Fransa’nın dış politikasının şekillenmesinde hâlihazırda belirleyici olan Akdeniz’deki çıkarlarıdır. Fransa, BM Güvenlik Konseyi’nin Akdeniz’deki tek daimî üyesi olarak bölgede öncü güç rolünü üstlenmek istemektedir. Zira Doğu Akdeniz’de yeni bir düzenin oluşmakta olması ve ABD emperyalizminin bölgeden geri çekilmesi, Fransa’ya kendi çıkarları çerçevesinde müdahale olanaklarını vermiştir. Akdeniz ülkeleriyle olan tarihsel bağlantısı ve bölgede kökleşmiş yaygın diplomatik, kültürel ve eğitim kurumları ağı bu müdahale için küçümsenmeyecek değerde bir temel oluşturmaktadır.
Tam bu noktada “Mavi Vatan” doktrini ile deniz kuvvetlerini güçlendiren ve yayılmacı bir politika izleyen Türkiye, Fransa’nın karşısına en büyük jeostratejik rakip olarak çıkmıştır.
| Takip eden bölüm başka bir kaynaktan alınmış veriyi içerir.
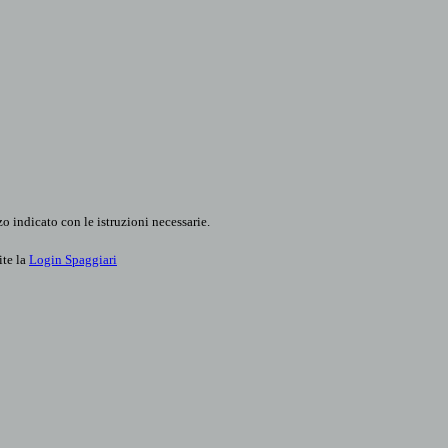
o indicato con le istruzioni necessarie.
ite la
Login Spaggiari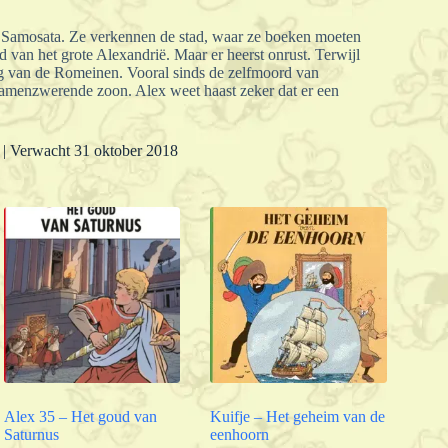
n Samosata. Ze verkennen de stad, waar ze boeken moeten
 van het grote Alexandrië. Maar er heerst onrust. Terwijl
ng van de Romeinen. Vooral sinds de zelfmoord van
samenzwerende zoon. Alex weet haast zeker dat er een
1 | Verwacht 31 oktober 2018
Alex 35 – Het goud van
Kuifje – Het geheim van de
Saturnus
eenhoorn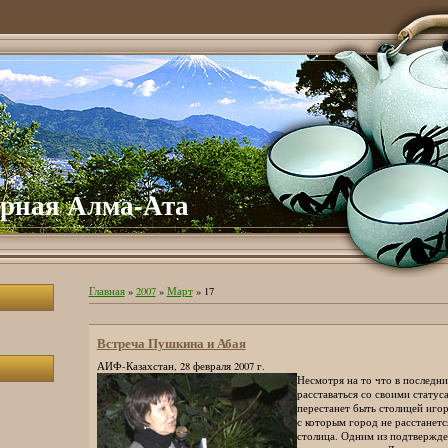
рная Алма-Ата
Главная
»
2007
»
Март
»
17
Встреча Пушкина и Абая
АИФ-Казахстан, 28 февраля 2007 г.
Несмотря на то что в последн
расставаться со своими статус
перестанет быть столицей игорн
с которым город не расстанетс
столица. Одним из подтвержде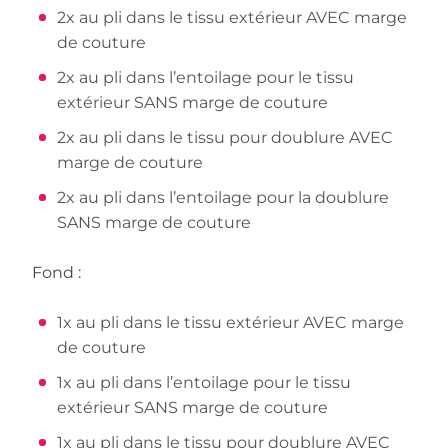
2x au pli dans le tissu extérieur AVEC marge
de couture
2x au pli dans l’entoilage pour le tissu
extérieur SANS marge de couture
2x au pli dans le tissu pour doublure AVEC
marge de couture
2x au pli dans l’entoilage pour la doublure
SANS marge de couture
Fond :
1x au pli dans le tissu extérieur AVEC marge
de couture
1x au pli dans l’entoilage pour le tissu
extérieur SANS marge de couture
1x au pli dans le tissu pour doublure AVEC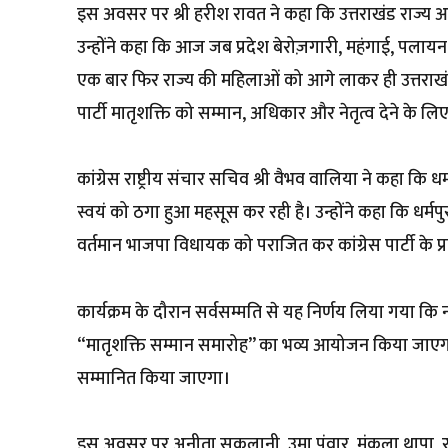
इस अवसर पर श्री हरीश रावत ने कहा कि उत्तराखंड राज्य 
उन्होंने कहा कि आज जब प्रदेश बेरोज़गारी, महंगाई, पलाय
एक बार फिर राज्य की महिलाओं को आगे लाकर ही उत्तराखंड को
पार्टी मातृशक्ति को सम्मान, अधिकार और नेतृत्व देने के लिए
कांग्रेस राष्ट्रीय संचार सचिव श्री वैभव वालिया ने कहा कि 
स्वयं को ठगा हुआ महसूस कर रही है। उन्होंने कहा कि धर्म
वर्तमान भाजपा विधायक को पराजित कर कांग्रेस पार्टी के प
कार्यक्रम के दौरान सर्वसम्मति से यह निर्णय लिया गया कि
“मातृशक्ति सम्मान समारोह” का भव्य आयोजन किया जाएगा, ज
सम्मानित किया जाएगा।
इस अवसर पर अनीता सकलानी, उमा पंवार, मंकला थापा, रजनी न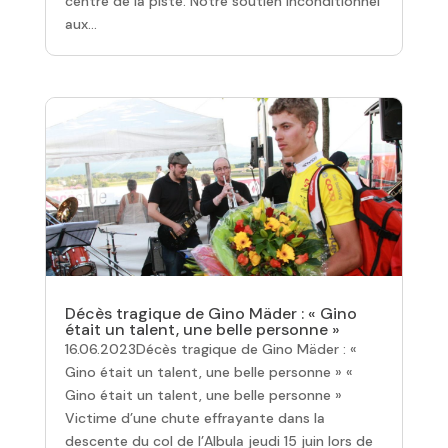
centre de la piste. Notre soutien inconditionnel
aux...
Décès tragique de Gino Mäder : « Gino
était un talent, une belle personne »
16.06.2023Décès tragique de Gino Mäder : «
Gino était un talent, une belle personne » «
Gino était un talent, une belle personne »
Victime d’une chute effrayante dans la
descente du col de l’Albula jeudi 15 juin lors de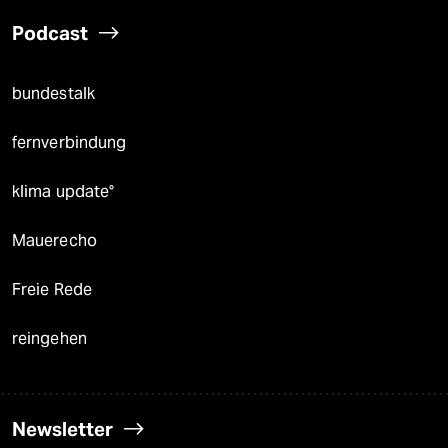
Podcast
bundestalk
fernverbindung
klima update°
Mauerecho
Freie Rede
reingehen
Newsletter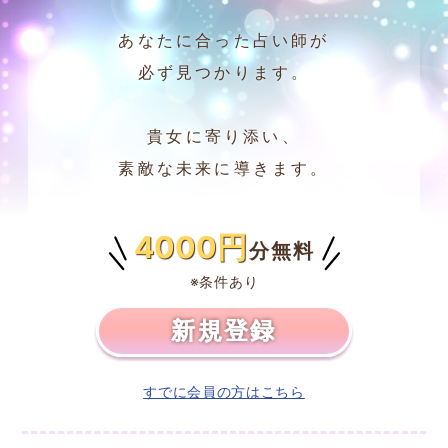
あなたに合った占い師が
必ず見つかります。
貴女に寄り添い、
素敵な未来に導きます。
4000円
分無料
※条件あり
新規登録
すでに会員の方はこちら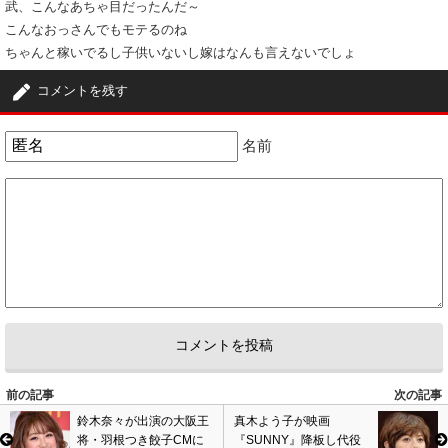
武、こんなあちゃ目だったんだ～
こんなおっさんでもモテるのね
ちゃんと稼いでるし子供いないし嫁はなんも言えないでしょ
5
4
コメントを残す
4
匿名
ID:NWNhOGRkM2
( 2017年11月10日 10:00 PM )
名前
週刊誌って、最初は怪しいな～程度の写真しか出さないから、みんな否定
的な回答しかしないんだよ。
で、次は言い訳できないガチな写真を出してくるんだよ。
そこでようやく謝罪。
記者にとっては同じ題材で二度美味しいってヤツだ。
2
1
5
匿名
ID:OTM4OThjZj
( 2017年11月10日 11:12 PM )
不倫ネタばかりとって、なにがたのしいのかしら。
有名人って大変ね。
8
0
前の記事
次の記事
鈴木奈々が出演の大阪王
真木よう子が映画
6
匿名
ID:MjNjNmQ1Nm
( 2017年11月11日 9:27 AM )
将・羽根つき餃子CMに
『SUNNY』降板し代役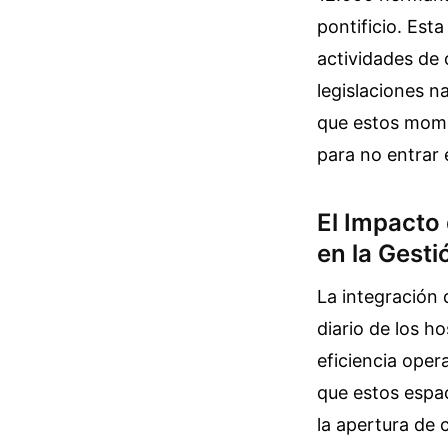
pontificio. Est
actividades de 
legislaciones n
que estos mome
para no entrar 
El Impacto 
en la Gesti
La integración 
diario de los h
eficiencia oper
que estos espac
la apertura de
Yunanistan ve Kıbrıs’ı siyasi, ticari ve askeri iş birliği ile yanına çeken ve Filistin Otonomi Yönetimi, İsrail, Kıbrıs, Mısır, Ürdün ve Yunanistan ile birlikte “Doğu Akdeniz Doğalgaz Forumu’nu” kuran Fransa, Türkiye’nin Akdeniz ve Afrika’daki etki alanı politikalarını bir tehdit olarak görmektedir. Türkiye’nin Libya politikası, Cezayir ile kurduğu stratejik partnerlik, Fransa’nın nükleer sanayisi için gerekli olan Uran tedarikinin üçte birini karşıladığı Nijer’de maden kurma izni alması, Akdeniz ülkelerine yönelik silah ihracatından devasa kârlar elde eden Fransız emperyalizmini ciddi biçimde rahatsız etmektedir.
Sadece bu da değil: Fransa’nın Türkiye problemi, en önemli partneri olan Almanya ile ilişkilerini de olumsuz etkilemektedir. Paris Ankara’yı geri püskürtülmesi gereken stratejik rakip olarak tanımlarken, Türkiye’nin tarihsel hamisi Alman emperyalizmi AKP-Saray-Rejimi’ni “sorunlu, ama vazgeçilmez müttefik” olarak görmektedir. Bu durum nihâyetinde NATO ve AB içindeki çelişkileri sertleştirmekte ve AKP-Saray-Rejimi’ne hareket alanı olanakları yaratmaktadır. Bu nedenle Berlin, Fransa-Türkiye arasındaki çok katmanlı ihtilafı hafifletmek için balans ayarı yapmaya çalışmakta ve Ankara’ya geri adım atma olanağı sağlamak istemektedir.
Görüldüğü kadarıyla Fransa’nın Türkiye problemi, sadece Akdeniz’de değil, NATO ve AB içinde de Fransa’nın başını ağrıtmaya devam edecek. Ama bu da sırtı duvarda olan Ankara’ya rahatlama fırsatı vermeyecek.